Microsoft, Kroger Advance Grocery Tech to Fend Off Amazon

Xconomy Seattle — 

From the cloud on down to the floors of supermarkets, the rivalry between Microsoft and Amazon spans many sectors in software, gadgets, and increasingly, retail.

The Seattle-area tech giants are battling—both with one another, and other competitors—to further digitize grocery shopping. The latest salvo came on Monday from Microsoft (NASDAQ: MSFT), which announced new details of its partnership with Kroger (NYSE: KR), one of the leading grocery store chains in the U.S. The Cincinnati-based grocer plans to install digital displays and tracking devices inside many of its 2,800 stores, and the technology is powered by Microsoft’s Azure cloud software.

Microsoft’s partnership with Kroger, first announced in June, is aimed in part at helping customers work through their shopping lists more quickly. It’s also designed to help Kroger, both by increasing its employees’ productivity and using the new, high-tech displays to show shoppers advertisements.

The tie-up follows recent moves by Amazon (NASDAQ: AMZN) to get more of its users to buy groceries. Amazon offers different options for doing so.

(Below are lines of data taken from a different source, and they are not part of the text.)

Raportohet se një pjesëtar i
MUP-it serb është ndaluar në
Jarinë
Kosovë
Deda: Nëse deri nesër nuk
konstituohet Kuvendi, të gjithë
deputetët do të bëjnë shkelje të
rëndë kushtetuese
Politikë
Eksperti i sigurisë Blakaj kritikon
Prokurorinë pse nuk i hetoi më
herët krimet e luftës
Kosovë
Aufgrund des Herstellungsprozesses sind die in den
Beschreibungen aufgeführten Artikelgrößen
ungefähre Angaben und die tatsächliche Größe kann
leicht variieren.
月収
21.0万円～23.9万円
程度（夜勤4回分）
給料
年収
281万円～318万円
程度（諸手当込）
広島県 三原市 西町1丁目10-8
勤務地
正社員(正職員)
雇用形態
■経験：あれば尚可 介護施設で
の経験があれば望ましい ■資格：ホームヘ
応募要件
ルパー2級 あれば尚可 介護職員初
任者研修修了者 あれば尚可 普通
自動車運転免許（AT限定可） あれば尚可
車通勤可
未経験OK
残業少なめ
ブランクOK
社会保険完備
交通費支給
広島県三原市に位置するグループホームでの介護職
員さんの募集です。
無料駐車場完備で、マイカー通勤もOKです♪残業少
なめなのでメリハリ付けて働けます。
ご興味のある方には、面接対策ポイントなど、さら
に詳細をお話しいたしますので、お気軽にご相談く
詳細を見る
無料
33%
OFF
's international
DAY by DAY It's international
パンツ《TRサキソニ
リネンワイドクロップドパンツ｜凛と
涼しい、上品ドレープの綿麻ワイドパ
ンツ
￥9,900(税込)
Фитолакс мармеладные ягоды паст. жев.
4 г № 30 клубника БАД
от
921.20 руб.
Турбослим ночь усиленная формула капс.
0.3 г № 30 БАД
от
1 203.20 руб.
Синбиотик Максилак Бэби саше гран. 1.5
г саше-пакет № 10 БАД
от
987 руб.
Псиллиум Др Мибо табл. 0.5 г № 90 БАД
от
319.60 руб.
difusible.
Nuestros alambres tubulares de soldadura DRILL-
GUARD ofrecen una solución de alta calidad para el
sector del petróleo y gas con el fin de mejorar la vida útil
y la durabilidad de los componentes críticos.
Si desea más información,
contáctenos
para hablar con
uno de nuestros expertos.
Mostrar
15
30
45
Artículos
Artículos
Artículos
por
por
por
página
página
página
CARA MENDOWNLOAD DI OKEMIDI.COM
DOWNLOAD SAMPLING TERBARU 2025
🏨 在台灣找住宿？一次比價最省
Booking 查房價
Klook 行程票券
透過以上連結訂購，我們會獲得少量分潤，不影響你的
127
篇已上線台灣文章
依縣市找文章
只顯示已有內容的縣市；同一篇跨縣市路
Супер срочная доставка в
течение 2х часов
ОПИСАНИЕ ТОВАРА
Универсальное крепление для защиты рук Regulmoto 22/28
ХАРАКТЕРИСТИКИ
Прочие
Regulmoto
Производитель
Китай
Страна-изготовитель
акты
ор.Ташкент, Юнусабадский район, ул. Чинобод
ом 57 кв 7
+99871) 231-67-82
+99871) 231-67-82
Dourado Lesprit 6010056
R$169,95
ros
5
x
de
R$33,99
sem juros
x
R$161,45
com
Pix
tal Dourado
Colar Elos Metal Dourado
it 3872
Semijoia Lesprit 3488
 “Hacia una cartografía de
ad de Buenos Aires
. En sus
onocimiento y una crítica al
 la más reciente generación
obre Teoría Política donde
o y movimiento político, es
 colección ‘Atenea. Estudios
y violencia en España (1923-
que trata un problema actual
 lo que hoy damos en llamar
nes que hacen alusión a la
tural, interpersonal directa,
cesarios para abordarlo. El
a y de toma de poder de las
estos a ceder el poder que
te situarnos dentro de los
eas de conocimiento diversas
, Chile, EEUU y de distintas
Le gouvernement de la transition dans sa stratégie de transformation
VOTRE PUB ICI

Amazon bought grocery store chain Whole Foods in 2017 for $13.7 billion and offers free deliveries from Whole Foods stores to Amazon Prime customers in dozens of U.S. cities. The e-commerce giant also operates cashier-less Amazon Go stores in Seattle, San Francisco, and Chicago.

Microsoft said it and Kroger have installed what they call retail-as-a-service technology at two stores near their respective headquarters (one is in Redmond, WA, the other in Monroe, OH). Certain shelves in these stores have digital price displays, allowing Kroger to change prices more quickly than is possible with paper tags. Last year, Microsoft said its retail customers could use its Azure software to automatically update the prices of commodities based on swings in the market.

The digital shelves in Kroger stores will “enable Kroger to generate new revenue by selling digital advertising space to consumer packaged goods brands,” Microsoft said. It’s also possible the two companies will market the retail-as-a-service technology to other organizations and tailor it to their needs, according to a news release.

For consumers, the potential benefits of shopping in a Microsoft-powered Kroger store include the ability to make a shopping list using Kroger’s mobile app, and get help finding items as they navigate the aisles. Microsoft said the smart shelf technology it developed with Kroger connects to the chain’s self-checkout system so customers can pay for items faster.

The technology Microsoft and Kroger plan to introduce in more of the grocer’s stores helps employees fulfill pickup orders shoppers place ahead of time, and uses sensors to notify workers when items are out of stock.